SOURCE RECORDS:
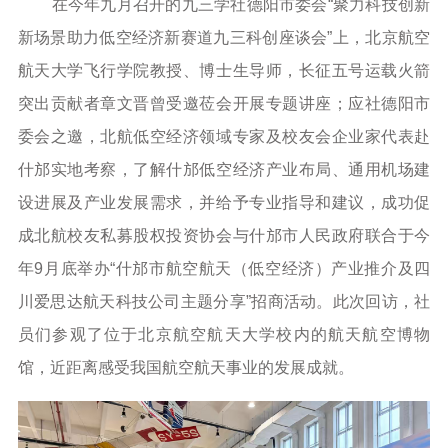
在今年九月召开的九三学社德阳市委会“聚力科技创新
新场景助力低空经济新赛道九三科创座谈会”上，北京航空
航天大学飞行学院教授、博士生导师，长征五号运载火箭
突出贡献者章文晋曾受邀莅会开展专题讲座；应社德阳市
委会之邀，北航低空经济领域专家及校友会企业家代表赴
什邡实地考察，了解什邡低空经济产业布局、通用机场建
设进展及产业发展需求，并给予专业指导和建议，成功促
成北航校友私募股权投资协会与什邡市人民政府联合于今
年9月底举办“什邡市航空航天（低空经济）产业推介及四
川爱思达航天科技公司主题分享”招商活动。此次回访，社
员们参观了位于北京航空航天大学校内的航天航空博物
馆，近距离感受我国航空航天事业的发展成就。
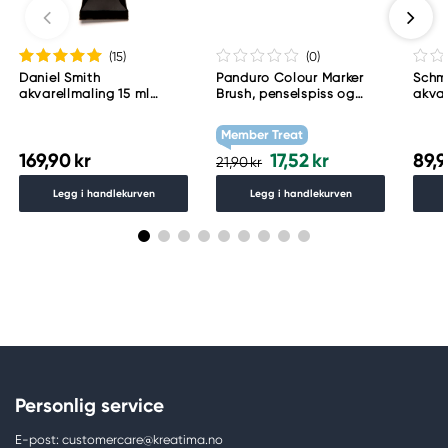
(15
)
(0
)
Daniel Smith
Panduro Colour Marker
Schm
akvarellmaling 15 ml
Brush, penselspiss og
akvar
Lunar Black
skråskjært spiss – Warm
Schm
grey 1 WG1
783
Member Treat
169,90 kr
17,52 kr
89,9
21,90 kr
Legg i handlekurven
Legg i handlekurven
Personlig service
E-post: customercare@kreatima.no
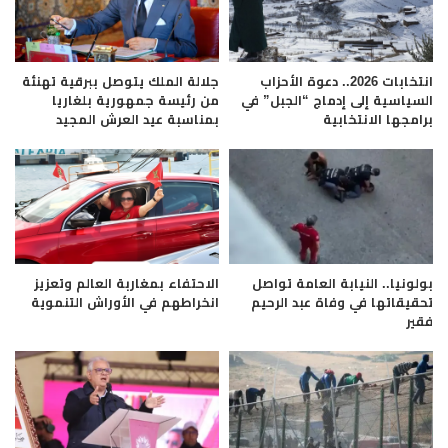
انتخابات 2026.. دعوة الأحزاب
جلالة الملك يتوصل ببرقية تهنئة
السياسية إلى إدماج “الجبل” في
من رئيسة جمهورية بلغاريا
برامجها الانتخابية
بمناسبة عيد العرش المجيد
بولونيا.. النيابة العامة تواصل
الاحتفاء بمغاربة العالم وتعزيز
تحقيقاتها في وفاة عبد الرحيم
انخراطهم في الأوراش التنموية
فقير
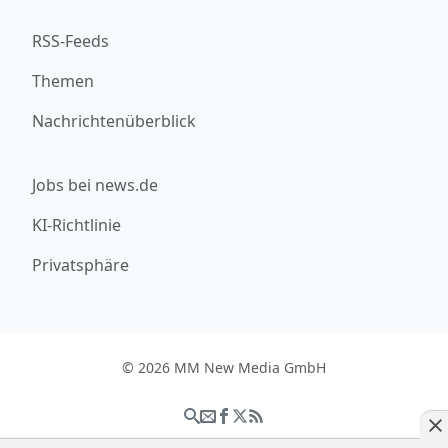
RSS-Feeds
Themen
Nachrichtenüberblick
Jobs bei news.de
KI-Richtlinie
Privatsphäre
© 2026 MM New Media GmbH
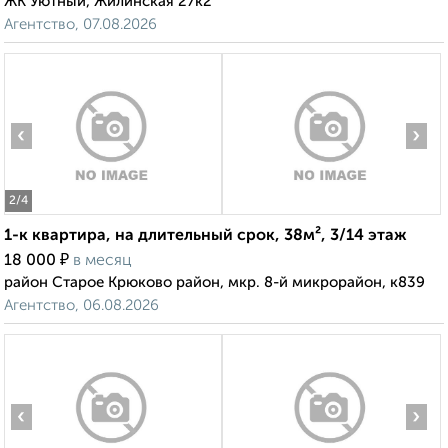
ЖК Уютный, Жилинская 27к2
Агентство, 07.08.2026
‹
›
2
/4
1-к квартира, на длительный срок, 38м², 3/14 этаж
₽
18 000
в месяц
район Старое Крюково район, мкр. 8-й микрорайон, к839
Агентство, 06.08.2026
‹
›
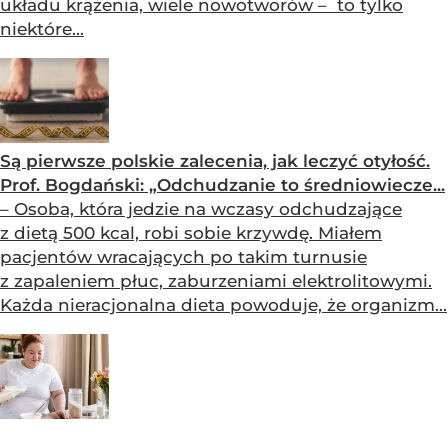
układu krążenia, wiele nowotworów – to tylko
niektóre...
Są pierwsze polskie zalecenia, jak leczyć otyłość.
Prof. Bogdański: „Odchudzanie to średniowiecze...
– Osoba, która jedzie na wczasy odchudzające
z dietą 500 kcal, robi sobie krzywdę. Miałem
pacjentów wracających po takim turnusie
z zapaleniem płuc, zaburzeniami elektrolitowymi.
Każda nieracjonalna dieta powoduje, że organizm...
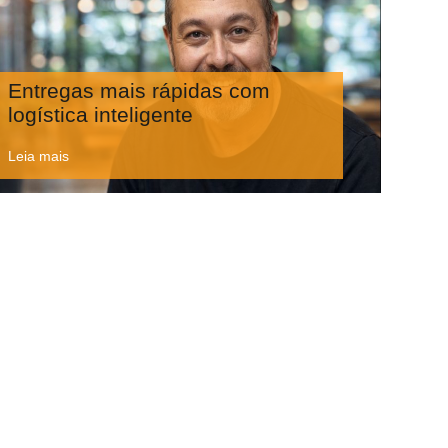
Entregas mais rápidas com
logística inteligente
Leia mais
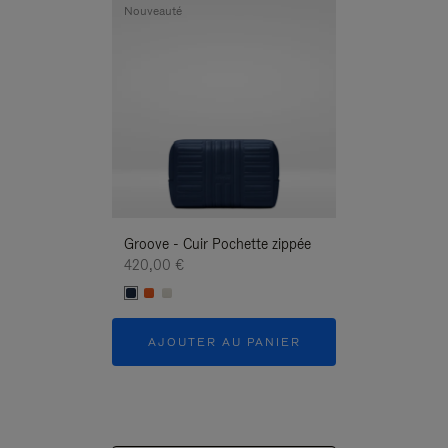
Nouveauté
Nouveauté
Groove - Cuir Pochette zippée
Groove - Cuir P
420,00 €
420,00 €
AJOUTER AU PANIER
AJOUTER 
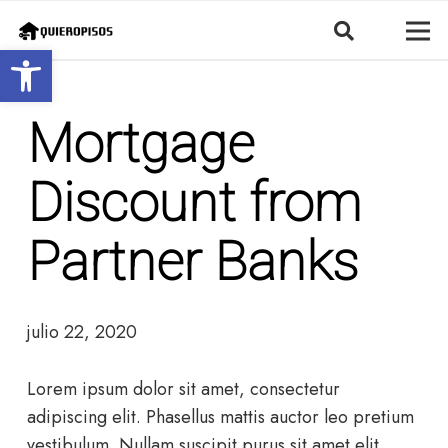
Abrir barra de herramientas
Mortgage
Discount from
Partner Banks
julio 22, 2020
Lorem ipsum dolor sit amet, consectetur
adipiscing elit. Phasellus mattis auctor leo pretium
vestibulum. Nullam suscipit purus sit amet elit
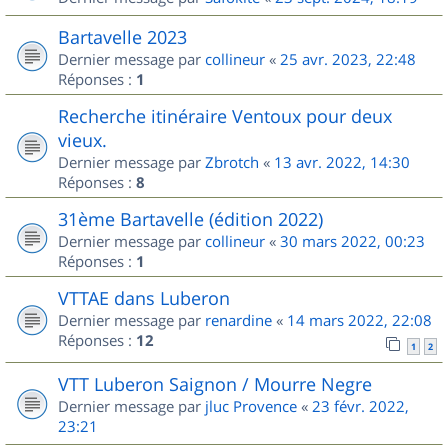
Bartavelle 2023
Dernier message par
collineur
«
25 avr. 2023, 22:48
Réponses :
1
Recherche itinéraire Ventoux pour deux
vieux.
Dernier message par
Zbrotch
«
13 avr. 2022, 14:30
Réponses :
8
31ème Bartavelle (édition 2022)
Dernier message par
collineur
«
30 mars 2022, 00:23
Réponses :
1
VTTAE dans Luberon
Dernier message par
renardine
«
14 mars 2022, 22:08
Réponses :
12
1
2
VTT Luberon Saignon / Mourre Negre
Dernier message par
jluc Provence
«
23 févr. 2022,
23:21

WHAT NEEDS TO BE DONE: Any images must be left out; transcribe the rest of the material exactly.

EXERCISE OUTPUT:
在今年九月召开的九三学社德阳市委会“聚力科技创新
新场景助力低空经济新赛道九三科创座谈会”上，北京航空
航天大学飞行学院教授、博士生导师，长征五号运载火箭
突出贡献者章文晋曾受邀莅会开展专题讲座；应社德阳市
委会之邀，北航低空经济领域专家及校友会企业家代表赴
什邡实地考察，了解什邡低空经济产业布局、通用机场建
设进展及产业发展需求，并给予专业指导和建议，成功促
成北航校友私募股权投资协会与什邡市人民政府联合于今
年9月底举办“什邡市航空航天（低空经济）产业推介及四
川爱思达航天科技公司主题分享”招商活动。此次回访，社
员们参观了位于北京航空航天大学校内的航天航空博物
馆，近距离感受我国航空航天事业的发展成就。
(15
)
(0
)
Daniel Smith
Panduro Colour Marker
Schm
akvarellmaling 15 ml
Brush, penselspiss og
akvar
Lunar Black
skråskjært spiss – Warm
Schm
grey 1 WG1
783
Member Treat
169,90 kr
17,52 kr
89,9
21,90 kr
Legg i handlekurven
Legg i handlekurven
Personlig service
E-post: customercare@kreatima.no
انتخابات 2026.. دعوة الأحزاب
جلالة الملك يتوصل ببرقية تهنئة
السياسية إلى إدماج “الجبل” في
من رئيسة جمهورية بلغاريا
برامجها الانتخابية
بمناسبة عيد العرش المجيد
بولونيا.. النيابة العامة تواصل
الاحتفاء بمغاربة العالم وتعزيز
تحقيقاتها في وفاة عبد الرحيم
انخراطهم في الأوراش التنموية
فقير
RSS-Feeds
Themen
Nachrichtenüberblick
Jobs bei news.de
KI-Richtlinie
Privatsphäre
© 2026 MM New Media GmbH
ЖК Уютный, Жилинская 27к2
Агентство, 07.08.2026
‹
›
2
/4
1-к квартира, на длительный срок, 38м², 3/14 этаж
₽
18 000
в месяц
район Старое Крюково район, мкр. 8-й микрорайон, к839
Агентство, 06.08.2026
‹
›
układu krążenia, wiele nowotworów – to tylko
niektóre...
Są pierwsze polskie zalecenia, jak leczyć otyłość.
Prof. Bogdański: „Odchudzanie to średniowiecze...
– Osoba, która jedzie na wczasy odchudzające
z dietą 500 kcal, robi sobie krzywdę. Miałem
pacjentów wracających po takim turnusie
z zapaleniem płuc, zaburzeniami elektrolitowymi.
Każda nieracjonalna dieta powoduje, że organizm...
Entregas mais rápidas com
logística inteligente
Leia mais
Nouveauté
Nouveauté
Groove - Cuir Pochette zippée
Groove - Cuir P
420,00 €
420,00 €
AJOUTER AU PANIER
AJOUTER 
Abrir barra de herramientas
Mortgage
Discount from
Partner Banks
julio 22, 2020
Lorem ipsum dolor sit amet, consectetur
adipiscing elit. Phasellus mattis auctor leo pretium
vestibulum. Nullam suscipit purus sit amet elit
Bartavelle 2023
Dernier message par
collineur
«
25 avr. 2023, 22:48
Réponses :
1
Recherche itinéraire Ventoux pour deux
vieux.
Dernier message par
Zbrotch
«
13 avr. 2022, 14:30
Réponses :
8
31ème Bartavelle (édition 2022)
Dernier message par
collineur
«
30 mars 2022, 00:23
Réponses :
1
VTTAE dans Luberon
Dernier message par
renardine
«
14 mars 2022, 22:08
Réponses :
12
1
2
VTT Luberon Saignon / Mourre Negre
Dernier message par
jluc Provence
«
23 févr. 2022,
23:21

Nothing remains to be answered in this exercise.